Using the given time interval of 5.0 seconds, we can now calculate the angular acceleration (α):

α = (ωf - ω) / t
= (3.23 rad/s - 10.15 rad/s) / 5.0s
= -1.39 rad/s²

Therefore, the constant angular acceleration (α) is approximately -1.39 rad/s².

Now, let's calculate the angular displacement (θ) of each wheel:

θ = ω * t + (1/2) * α * t^2

For the first wheel:
θ1 = 10.15 rad/s * 5.0s + (1/2) * (-1.39 rad/s²) * (5.0s)^2
= 50.75rad - 17.38rad
≈ 33.37 rad

For the second wheel (assuming it's rotating in the opposite direction):
θ2 = -10.15 rad/s * 5.0s + (1/2) * (-1.39 rad/s²) * (5.0s)^2
= -50.75rad - 17.38rad
≈ -68.13 rad

Therefore, the angular displacement (θ) of each wheel is approximately 33.37 rad and -68.13 rad, respectively.

Answer 2

To solve this problem, we will use the equations of linear and rotational motion.

a) To find the constant angular acceleration (α), we need to relate the linear and angular quantities.

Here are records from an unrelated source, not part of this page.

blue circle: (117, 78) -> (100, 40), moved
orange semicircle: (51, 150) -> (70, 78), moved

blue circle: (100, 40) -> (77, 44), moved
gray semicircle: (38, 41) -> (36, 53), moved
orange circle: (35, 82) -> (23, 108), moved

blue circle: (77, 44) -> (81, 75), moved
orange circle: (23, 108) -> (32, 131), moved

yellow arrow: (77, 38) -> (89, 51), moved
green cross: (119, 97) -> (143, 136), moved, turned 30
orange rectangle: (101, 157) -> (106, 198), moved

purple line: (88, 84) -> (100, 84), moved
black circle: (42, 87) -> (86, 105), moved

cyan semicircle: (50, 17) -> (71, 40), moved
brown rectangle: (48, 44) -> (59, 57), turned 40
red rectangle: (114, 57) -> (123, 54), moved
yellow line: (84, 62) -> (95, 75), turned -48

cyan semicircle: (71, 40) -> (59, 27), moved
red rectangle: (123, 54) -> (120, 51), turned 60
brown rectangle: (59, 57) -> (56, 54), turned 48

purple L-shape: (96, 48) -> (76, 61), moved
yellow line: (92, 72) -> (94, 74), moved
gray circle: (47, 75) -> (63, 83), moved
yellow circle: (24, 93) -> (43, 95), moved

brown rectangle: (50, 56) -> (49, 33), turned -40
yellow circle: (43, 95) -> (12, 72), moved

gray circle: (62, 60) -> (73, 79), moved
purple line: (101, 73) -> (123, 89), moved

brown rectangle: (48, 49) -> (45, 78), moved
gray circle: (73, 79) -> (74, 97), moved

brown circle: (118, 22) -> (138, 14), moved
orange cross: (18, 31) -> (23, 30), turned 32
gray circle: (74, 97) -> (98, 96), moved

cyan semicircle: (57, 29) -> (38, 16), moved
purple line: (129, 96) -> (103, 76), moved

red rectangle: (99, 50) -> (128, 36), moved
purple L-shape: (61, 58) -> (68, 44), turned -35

The linear speed (v) of a point on the wheel is related to the angular speed (ω) by the equation v = rω, where r is the radius of the wheel.

Initially, the linear speed is 6.6 m/s, which corresponds to an angular speed of ω1 = v/r = 6.6 m/s / 0.65 m ≈ 10.15 rad/s.

Finally, the linear speed is 2.1 m/s, which corresponds to an angular speed of ω2 = 2.1 m/s / 0.65 m ≈ 3.23 rad/s.

The change in angular speed (Δω) can be calculated as Δω = ω2 - ω1 = 3.23 rad/s - 10.15 rad/s ≈ -6.92 rad/s.

The time taken (t) is given as 5.0 s.

The constant angular acceleration (α) can be calculated using the formula α = Δω / t.

Substituting the known values, α = -6.92 rad/s / 5.0 s ≈ -1.384 rad/s^2.

Therefore, the constant angular acceleration is approximately -1.384 rad/s^2.

b) To find the angular displacement, we can use the equation of rotational motion, θ = ω1t + (1/2)αt^2.

Substituting the known values, θ = (10.15 rad/s)(5.0 s) + (1/2)(-1.384 rad/s^2)(5.0 s)^2 ≈ 50.75 rad.

Therefore, the angular displacement of each wheel is approximately 50.75 rad.